Show that the $\det(M) = \det \begin{bmatrix} x & y & z \\ a_1& b_1 & c_1 \\ a_2& b_2 & c_2 \\ \end{bmatrix}=0$ is a equation of the line joining two distinct points $[a_1:b_1:c_1], [a_2: b_2: c_2] \in \mathbb{P}^2$.
I've just started studying projective geometry, and this is the first problem in the book "Notes On Geometry" by E.Rees.
Since it is so different from Euclidean Geometry, it takes a long time to digest Projective Geometry at this point, so I would like to get some help with this problem which is probably a simple one for ones who knows projective geometry.
$\det (M) = x(b_1c_2-c_1b_2)-y(a_1c_2-c_1a_2)+z(a_1b_2-b_1a_2)=0 $
And, the line joining $[a_1:b_1:c_1], [a_2: b_2: c_2] \in \mathbb{P}^2$ would be set of lines joining $(\lambda a_1, \lambda b_1, \lambda c_1)$, and $(\mu a_2, \mu b_2, \mu c_2)$ with $\lambda, \mu \in \mathbb{R} \setminus \{0\}$.
But, I can't see a clear relationship between them.
How can they be equal?
Understanding this clearly would really help a lot studying Projective Geometry, so please help.
$\det \begin{bmatrix} x & y & z \\ a_1& b_1 & c_1 \\ a_2& b_2 & c_2 \\ \end{bmatrix}=0$ if and only if the vectors $(x,y,z)$, $(a_1,b_1,c_1)$ and $(a_2,b_2,c_2)$ do not span the entire three-dimensional vector space.

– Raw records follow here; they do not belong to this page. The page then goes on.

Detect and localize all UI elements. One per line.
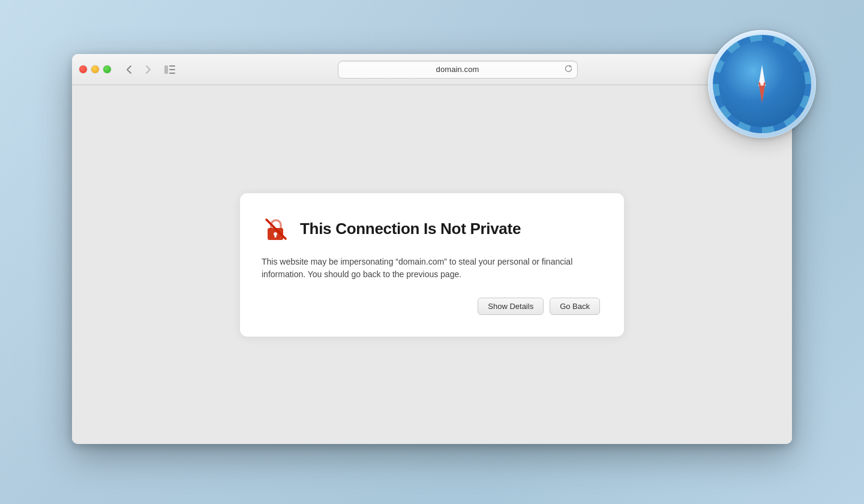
close-button[interactable]	[79, 65, 87, 73]
svg-point-2	[760, 82, 764, 86]
svg-rect-6	[169, 73, 175, 74]
go-back-button[interactable]: Go Back	[550, 298, 600, 315]
address-bar[interactable]: domain.com	[338, 61, 578, 79]
error-card: This Connection Is Not Private This webs…	[240, 193, 624, 337]
maximize-button[interactable]	[103, 65, 111, 73]
address-bar-wrapper: domain.com	[183, 61, 732, 79]
compass-svg	[738, 60, 786, 108]
error-description: This website may be impersonating “domai…	[262, 256, 600, 281]
back-button[interactable]	[121, 61, 137, 78]
svg-rect-9	[275, 235, 277, 238]
error-actions: Show Details Go Back	[262, 298, 600, 315]
url-text: domain.com	[436, 65, 479, 74]
safari-app-icon	[708, 30, 816, 138]
sidebar-toggle-button[interactable]	[161, 61, 178, 78]
browser-content: This Connection Is Not Private This webs…	[72, 85, 792, 444]
error-header: This Connection Is Not Private	[262, 215, 600, 244]
svg-rect-3	[164, 65, 168, 74]
svg-rect-5	[169, 69, 175, 70]
browser-window: domain.com	[72, 54, 792, 444]
forward-button[interactable]	[140, 61, 157, 78]
reload-button[interactable]	[565, 65, 572, 74]
nav-buttons	[121, 61, 157, 78]
svg-rect-4	[169, 65, 175, 67]
traffic-lights	[79, 65, 111, 73]
show-details-button[interactable]: Show Details	[478, 298, 544, 315]
browser-toolbar: domain.com	[72, 54, 792, 85]
minimize-button[interactable]	[91, 65, 99, 73]
security-warning-icon	[262, 215, 290, 244]
error-title: This Connection Is Not Private	[300, 220, 521, 238]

This is a key fact from linear algebra.
Therefore, whenever $(a_1,b_1,c_1)$ and $(a_2,b_2,c_2)$ are not on the same line (by "line" I mean a line through the origin in the vector space),
the equation says nothing more than that $(x,y,z)$ is on the same plane in the vector space as $(a_1,b_1,c_1)$ and $(a_2,b_2,c_2)$.
Now you can re-express this statement projectively.